Ya se dijo que el chief de seguridad de un banco estatal hacía compras para la entidad a una empresa de su hermano. Lo que no se dijo fue que el dueño de la empresa beneficiada era secretario privado del Muñeco.
Los fiscales le tiraron la toalla al Mello del Populoso en el caso del faltante de un cuarto de millón de rúcanos. El mejor mensaje que el disco rayado puede mandarle a los que tienen ganas de brincar.
Se supo que al alcalde de San Félix patinó al decir que Pacha iba a encabezar la comisión de alto nivel que iba a negociar el cese de las protestas con los indígenas ngabes. El chief de los negociadores fue el Griego.
Me contó un sapo sanfeleño que los indígenas invitaron al Griego a negociar en San Félix y el supraministro ni los dejó terminar de hablar cuando contestó: ¡ñagare! Después se armó de valor y fue.
Se supo que ayer trasladaron a Paco a la corregiduría de Río Abajo para sancionarlo por supuestamente incitar a los indígenas a protestar. Mucho frulo porque gente de la Migra rondaron la corregiduría diciendo que un avión esperaba al periodista.

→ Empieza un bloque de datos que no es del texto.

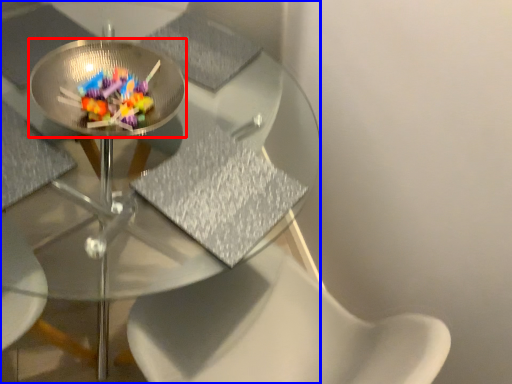 Question: Which point is further to the camera, glass plate (highlighted by a red box) or table (highlighted by a blue box)?

Choices:
 (A) glass plate
 (B) table

Answer: (A) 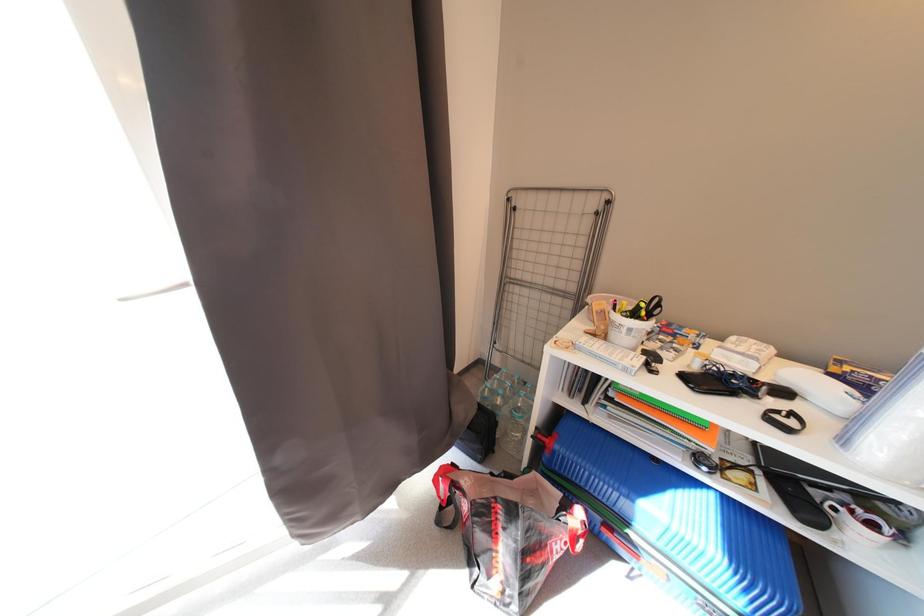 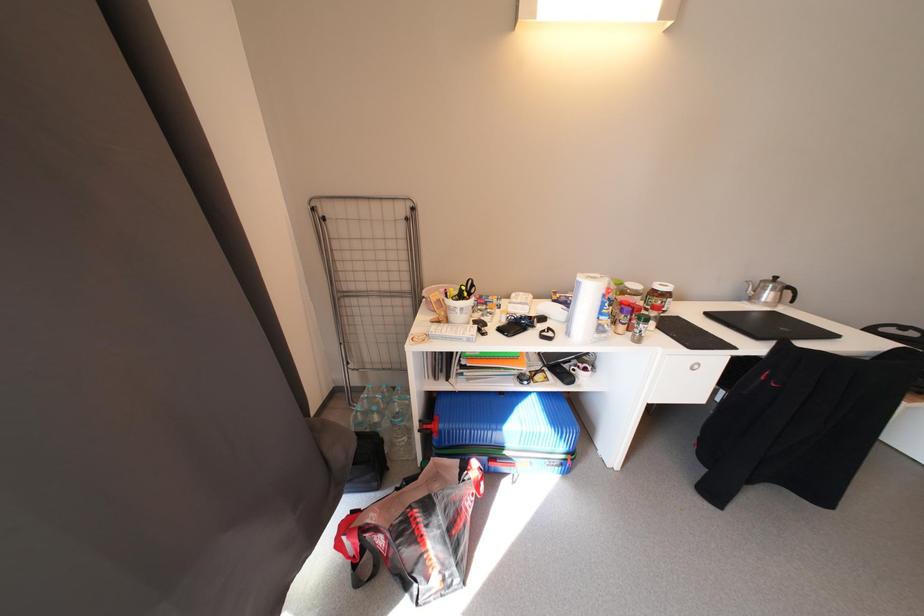 Question: The images are taken continuously from a first-person perspective. In which direction is your viewpoint rotating?

Choices:
 (A) Left
 (B) Right
 (C) Up
 (D) Down

Answer: (B) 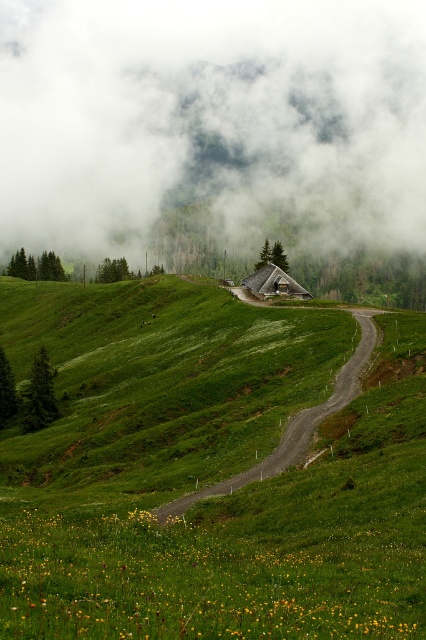 Does white fluffy cloud at upper center lie in front of gravel road at center?

No, white fluffy cloud at upper center is further to the viewer.

Is white fluffy cloud at upper center thinner than gravel road at center?

No, white fluffy cloud at upper center is not thinner than gravel road at center.

Who is more forward, (141,32) or (281,467)?

Point (281,467) is more forward.

At what (x,y) coordinates should I click in order to perform the action: click on white fluffy cloud at upper center. Please return your answer as a coordinate pair (x, y). The image size is (426, 640). Looking at the image, I should click on (213, 122).

Is point (230, 147) more distant than point (276, 292)?

Yes, point (230, 147) is farther from viewer.

Which is behind, point (328, 81) or point (265, 282)?

Point (328, 81)

The image size is (426, 640). I want to click on white fluffy cloud at upper center, so click(x=213, y=122).

In the scene shown: Does green grassy hillside at center have a lesser width compared to white fluffy cloud at upper center?

Yes.

Does green grassy hillside at center have a greater width compared to white fluffy cloud at upper center?

No, green grassy hillside at center is not wider than white fluffy cloud at upper center.

Who is more forward, (x=408, y=568) or (x=106, y=243)?

Point (x=408, y=568)

Image resolution: width=426 pixels, height=640 pixels. Find the location of `green grassy hillside at center`. green grassy hillside at center is located at coordinates (x=207, y=472). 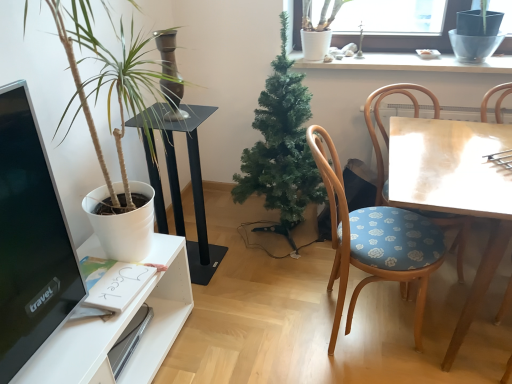 I want to click on vacant space underneath green artificial tree at center, which is counted as the 1th houseplant, starting from the right (from a real-world perspective), so click(x=281, y=246). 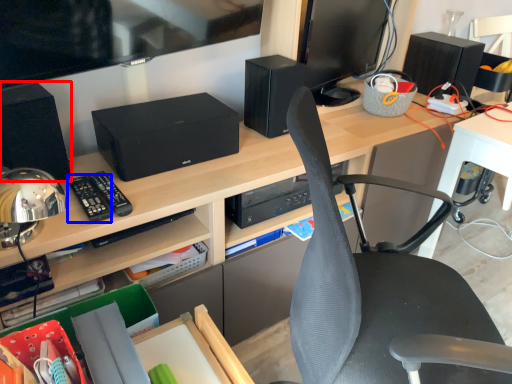 Question: Which object appears closest to the camera in this image, speaker (highlighted by a red box) or control (highlighted by a blue box)?

Choices:
 (A) speaker
 (B) control

Answer: (A) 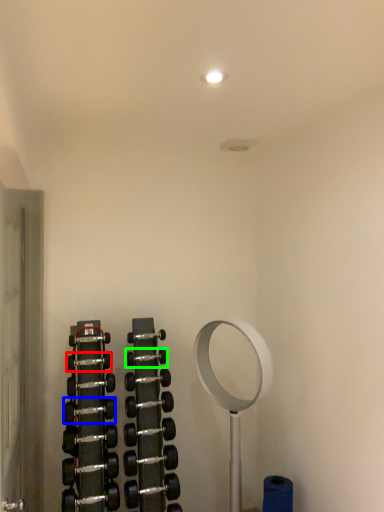 Question: Estimate the real-world distances between objects in this image. Which object is farther from dumbbell (highlighted by a red box), dumbbell (highlighted by a blue box) or dumbbell (highlighted by a green box)?

Choices:
 (A) dumbbell
 (B) dumbbell

Answer: (A) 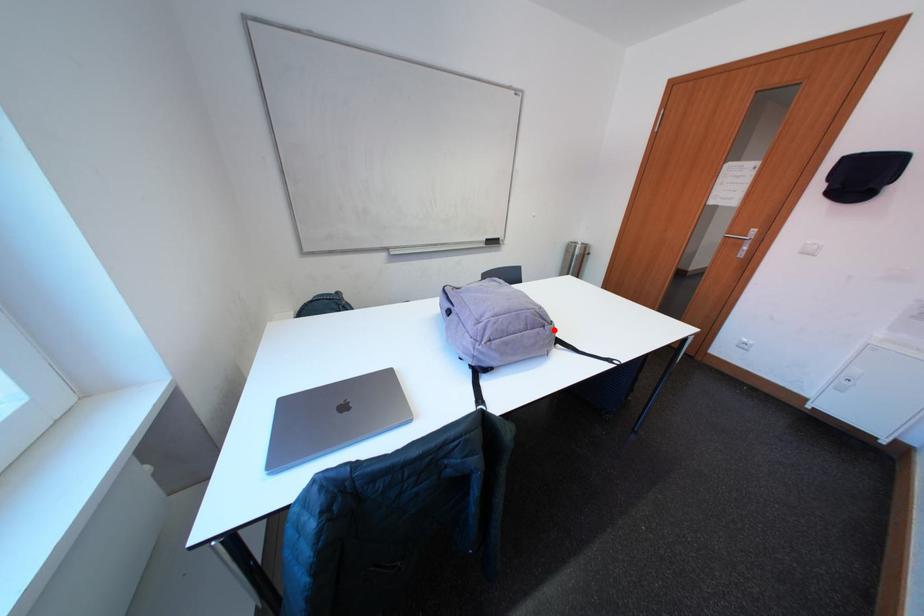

Lo que dio risa a los manifestantes fue que el corregidor le metió una multa de cinco palos a Paco por revoltoso.
Será verdad que los siameses que controlan el partido perredoso manejan unas encuestas internas que no quieren dar a conocer porque su candidato sale bajito.
Me preguntaron si Roxi sabrá que un buen par de brazaletes electrónicos para detenidos que tienen casa por cárcel no funcionan, cosa que sí saben los delincuentes y que aprovechan para irse a la playa y a las rumbas. ¿Cómo?
Me contaron que la China del Molirena se opone a la fusión de este partido con el disco rayado, pero uno de sus hermanos ya fue pa’ lante y es un ferviente seguidor de los enzapatilla’os.
Hablando de gallos, se supo que Kikiriruíz le hizo la pacheca a sus adversarios internos al alquilar un local en el que los que se oponen a la fusión pretendían hacer una reunión.